──────── Data to process ────────

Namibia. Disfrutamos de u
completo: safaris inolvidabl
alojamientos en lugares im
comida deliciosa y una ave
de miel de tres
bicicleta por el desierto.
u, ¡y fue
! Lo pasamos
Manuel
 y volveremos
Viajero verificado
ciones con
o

────────

The problem> The entries above are to be retyped exactly, with nothing left out.

Exercise result>
Namibia. Disfrutamos de u
completo: safaris inolvidabl
alojamientos en lugares im
comida deliciosa y una ave
de miel de tres
bicicleta por el desierto.
u, ¡y fue
! Lo pasamos
Manuel
 y volveremos
Viajero verificado
ciones con
o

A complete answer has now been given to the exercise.